Gradually the crying subsided. Oscar pulled himself together. “He reminded us.”
“Reminded you?”
“Mother gave birth one last time,” Lotte said.
“In ’47,” said Helen.
“March it was,” Sigmund-Rudolf said.
“Opening night.”
“Brigadoon.”
“Mother was so excited.”
“We all were,” Kitty said. “Sigmund-Rudolf and I couldn’t have been more than six or seven at the time, but we all were.”
“We were,” said Moss, Gertrude, and Jerome.
“We were backstage.”
“Mom was in her seventh month.”
“She went into labor.”
“It was the excitement.”
“Father told her to be careful.”
“It was only her seventh month.”
“He didn’t want to take any chances.”
“But a musical!”
“You couldn’t keep Mother away from a musical.”
“She’d been a dancer.”
“There was hoofer in her blood.”
“She said it was certain there’d be a doctor in the house.”
“Something’s fishy.”
“We got swaddling cloths from Wardrobe.”
“Plaid.”
“ ‘Make sure there’s plenty,’ Father told the wardrobe mistress, ‘it’s sure to be triplets.’ ”
“We all thought so.”
“She’d never been bigger.”
“It was a boy.”
“Just one.”
“He passed during ‘Almost Like Being in Love.’ ”
Gus-Ira recited the lyrics. “ ‘…For I’m all aglow and alive,’ ” he finished melancholically.
“The irony,” said Cole softly.
“It stopped the show,” Mary said.
“And baby brother,” said Gertrude and Kitty.
“Fritz-Alan Jay,” Lotte said.
The twins and triplets sighed.
“That’s when Pop first started to take an interest in you.”
Ben Flesh shuddered.
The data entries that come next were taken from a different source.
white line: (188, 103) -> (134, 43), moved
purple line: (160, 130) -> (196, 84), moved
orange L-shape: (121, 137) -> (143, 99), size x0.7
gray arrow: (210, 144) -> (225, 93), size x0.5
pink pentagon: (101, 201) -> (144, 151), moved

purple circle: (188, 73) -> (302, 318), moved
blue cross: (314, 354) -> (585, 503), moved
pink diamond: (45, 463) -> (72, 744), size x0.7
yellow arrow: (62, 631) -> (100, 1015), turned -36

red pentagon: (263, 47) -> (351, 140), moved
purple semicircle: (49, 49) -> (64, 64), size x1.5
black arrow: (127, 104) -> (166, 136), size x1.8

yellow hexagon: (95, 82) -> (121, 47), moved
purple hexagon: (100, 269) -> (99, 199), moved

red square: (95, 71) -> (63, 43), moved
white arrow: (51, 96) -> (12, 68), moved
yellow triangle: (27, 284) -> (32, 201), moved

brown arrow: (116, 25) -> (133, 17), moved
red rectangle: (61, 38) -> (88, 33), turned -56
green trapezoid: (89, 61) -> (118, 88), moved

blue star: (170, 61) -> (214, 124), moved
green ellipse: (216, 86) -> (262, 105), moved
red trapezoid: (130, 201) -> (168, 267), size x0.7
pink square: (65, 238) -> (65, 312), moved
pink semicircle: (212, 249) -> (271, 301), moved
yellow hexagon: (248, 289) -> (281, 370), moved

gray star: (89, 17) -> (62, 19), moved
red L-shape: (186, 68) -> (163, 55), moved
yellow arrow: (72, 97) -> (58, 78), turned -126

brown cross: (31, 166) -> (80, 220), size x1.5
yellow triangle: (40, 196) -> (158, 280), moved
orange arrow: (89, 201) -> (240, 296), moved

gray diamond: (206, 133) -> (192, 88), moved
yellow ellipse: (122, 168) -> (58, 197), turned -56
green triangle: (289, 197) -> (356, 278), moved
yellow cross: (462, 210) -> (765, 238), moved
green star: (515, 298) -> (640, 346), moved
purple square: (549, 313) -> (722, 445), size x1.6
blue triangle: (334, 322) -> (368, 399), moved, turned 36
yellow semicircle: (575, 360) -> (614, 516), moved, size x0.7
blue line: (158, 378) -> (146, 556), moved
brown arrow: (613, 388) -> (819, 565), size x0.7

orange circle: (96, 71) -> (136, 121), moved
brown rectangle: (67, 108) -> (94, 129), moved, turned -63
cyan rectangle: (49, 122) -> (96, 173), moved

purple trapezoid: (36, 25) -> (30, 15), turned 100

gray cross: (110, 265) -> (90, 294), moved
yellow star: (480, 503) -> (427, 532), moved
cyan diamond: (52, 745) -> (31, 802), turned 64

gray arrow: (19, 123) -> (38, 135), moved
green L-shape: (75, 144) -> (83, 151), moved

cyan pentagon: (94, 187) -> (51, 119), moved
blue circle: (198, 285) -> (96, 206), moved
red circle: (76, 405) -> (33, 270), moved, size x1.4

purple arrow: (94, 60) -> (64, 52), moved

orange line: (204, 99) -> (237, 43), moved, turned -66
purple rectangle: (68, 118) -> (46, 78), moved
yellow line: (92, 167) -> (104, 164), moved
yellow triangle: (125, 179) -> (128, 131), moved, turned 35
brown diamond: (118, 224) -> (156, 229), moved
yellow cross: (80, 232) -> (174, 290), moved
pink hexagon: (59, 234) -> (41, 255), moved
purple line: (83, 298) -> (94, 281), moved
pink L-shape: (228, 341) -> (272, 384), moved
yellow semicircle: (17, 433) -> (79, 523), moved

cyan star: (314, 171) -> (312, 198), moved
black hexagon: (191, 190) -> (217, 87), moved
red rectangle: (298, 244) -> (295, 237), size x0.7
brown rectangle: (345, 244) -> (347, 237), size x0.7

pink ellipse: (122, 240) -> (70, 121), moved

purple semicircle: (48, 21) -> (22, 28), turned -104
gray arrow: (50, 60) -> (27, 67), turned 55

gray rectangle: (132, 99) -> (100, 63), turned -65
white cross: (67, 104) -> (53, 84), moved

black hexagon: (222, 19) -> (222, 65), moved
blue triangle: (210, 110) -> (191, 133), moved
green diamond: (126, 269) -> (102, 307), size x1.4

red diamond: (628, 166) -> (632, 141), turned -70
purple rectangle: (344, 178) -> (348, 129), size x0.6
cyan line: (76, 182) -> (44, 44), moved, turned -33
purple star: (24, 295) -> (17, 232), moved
He recalled the moment he had taken the Colonel’s hand in his mouth. It was strange. He didn’t understand it, but he knew he had just changed in some obscure, important way. He hadn’t known about Fritz-Alan Jay, hadn’t realized till they’d just now casually mentioned it the nature of his surrogacy, its true measure. Why, I’m not their godcousin at all. Despite the difference in our ages, that I’ve turned thirty and almost half of them are still in their teens, I have been their baby godbrother, dead in infancy, alive for those few minutes only between the solo that stopped the show and the hawking of the orange drink in the outer lobby. The idea altered him. He felt emboldened. He turned from the kids and addressed the Colonel. “Is there?”
“What’s that?”
“Is there a secret recipe?”
“The secret recipe’s a secret,” the Colonel bristled. “I see what you-all up to now. You taken me out here to divulge my ingredients. Never, sir. Never.”
“I’ll have a bucket analyzed.”
“Haw.”
“I can do that. I don’t even need a bucket. A breast will do. I’ll have the white meat analyzed and the dark will come right along with it.”
“It’s patented. You’d have to own one my franchises to sell my chicken. I’d sue your wings off you you sold chicken to go to come to taste within a country mile like mine. I’d enjoin your gizzard and injunct your drumsticks.”
“Haw!”
“Don’t argue, Ben,” Mary said. “If you want the franchise we’ll get it for you. Won’t we, brothers, won’t we, sisters?”
“Aye,” they said.
“Haw!” Ben said. He roared it at them, at gravid Gertrude, rooted by weight; at Kitty the bed-wetter; at xenophobic Irving, whose hatred boiled his spittle; at LaVerne, who stepped absent-mindedly into her lungs, putting on her organs like a drunk getting into a girdle in a routine; at Gus-Ira, who broke out when he bit off a hangnail; and Ethel, who wore her heart in her brassiere, and at all the rest of that wormy diked, Maginot geneticized, clay-foot crew—their father’s theatrical costumes made flesh, a wardrobe of beings, appearance shining on them like spotlight.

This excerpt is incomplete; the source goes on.